IBM has announced a new healthcare-focused collaboration with Qatar's Sidra Medical and Research Center.

Sidra is a biomedical research hospital and educational institution that's spearheading the Qatar Genome Program (QGP), one of the world's largest national genome medical research projects.

Sidra will now use IBM technology as the compute and storage infrastructure for the research center. Specifically, IBM's flash storage systems and software-defined infrastructure will be used to manage and store clinical genome sequencing data as well as provide Sidra's technology infrastructure capabilities that underpin the project.

"Analyzing hundreds of samples in parallel on a regular basis requires a robust HPC system to handle the load properly," said Dr.
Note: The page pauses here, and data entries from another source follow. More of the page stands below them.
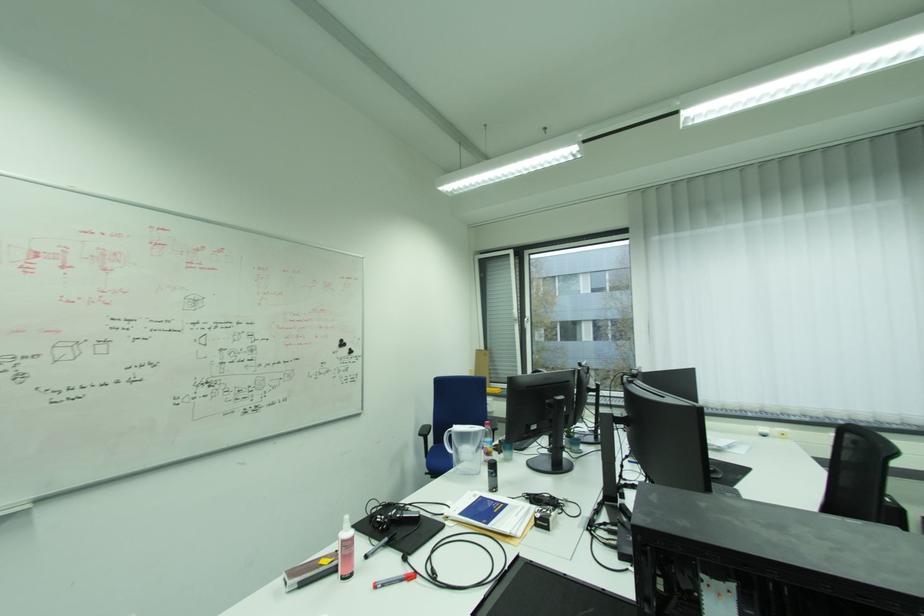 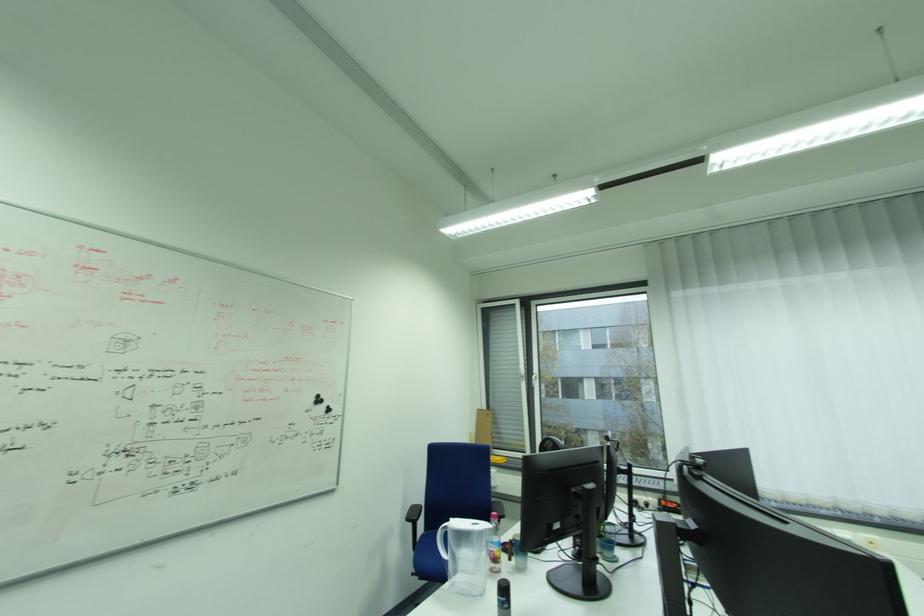 In the second image, find the point that corresponds to (x=428, y=435) in the first image.

(415, 521) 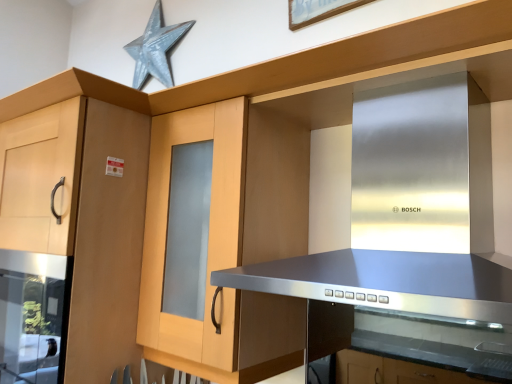 Question: Should I look upward or downward to see stainless steel vent at center?

Choices:
 (A) down
 (B) up

Answer: (A)

Question: Are stainless steel vent at center and light wood cabinet at left making contact?

Choices:
 (A) no
 (B) yes

Answer: (A)

Question: Is stainless steel vent at center not near light wood cabinet at left?

Choices:
 (A) yes
 (B) no

Answer: (B)

Question: Can you confirm if stainless steel vent at center is positioned to the right of light wood cabinet at left?

Choices:
 (A) yes
 (B) no

Answer: (A)

Question: Is stainless steel vent at center shorter than light wood cabinet at left?

Choices:
 (A) no
 (B) yes

Answer: (B)

Question: Is stainless steel vent at center at the left side of light wood cabinet at left?

Choices:
 (A) yes
 (B) no

Answer: (B)

Question: Can we say stainless steel vent at center lies outside light wood cabinet at left?

Choices:
 (A) yes
 (B) no

Answer: (A)

Question: Does light wood cabinet at left turn towards metallic silver star at upper center?

Choices:
 (A) yes
 (B) no

Answer: (B)

Question: Would you say light wood cabinet at left is a long distance from metallic silver star at upper center?

Choices:
 (A) yes
 (B) no

Answer: (B)

Question: Can you confirm if light wood cabinet at left is shorter than metallic silver star at upper center?

Choices:
 (A) yes
 (B) no

Answer: (B)

Question: Is the surface of light wood cabinet at left in direct contact with metallic silver star at upper center?

Choices:
 (A) yes
 (B) no

Answer: (B)

Question: Is light wood cabinet at left taller than metallic silver star at upper center?

Choices:
 (A) yes
 (B) no

Answer: (A)

Question: Is metallic silver star at upper center at the back of light wood cabinet at left?

Choices:
 (A) no
 (B) yes

Answer: (A)

Question: From the image's perspective, is metallic silver star at upper center over light wood cabinet at left?

Choices:
 (A) yes
 (B) no

Answer: (A) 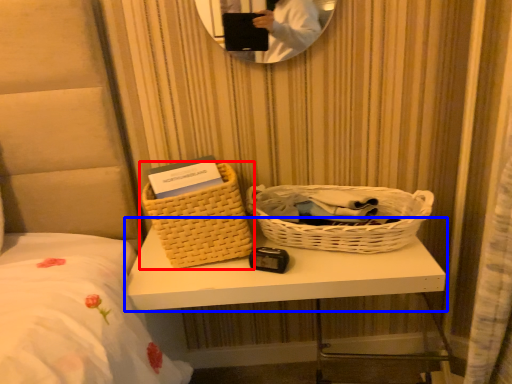 Question: Which of the following is the farthest to the observer, picnic basket (highlighted by a red box) or table (highlighted by a blue box)?

Choices:
 (A) picnic basket
 (B) table

Answer: (A)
Mohamed-Ramzi Temanni, manager of the Bioinformatics Technical Group at Sidra. "The Sidra and IBM work effort is unique -- it was a joint collaboration between our bioinformatics experts who led the complex analysis component and built the pipelines while IBM customized the system to ensure best performance and ease of use."

In a similar collaboration, IBM announced that it's working with the University of Michigan's non-profit tranSMART Foundation to optimize its translational research platform, which is used by scientists to share pre-competitive translational research data.

IBM said the Foundation is using Power8 servers at the university for research and development and to host its web-based training for the tranSMART platform. These servers also serve as a public showcase of the foundation's open-source, open-data, and open-science approach to translational research.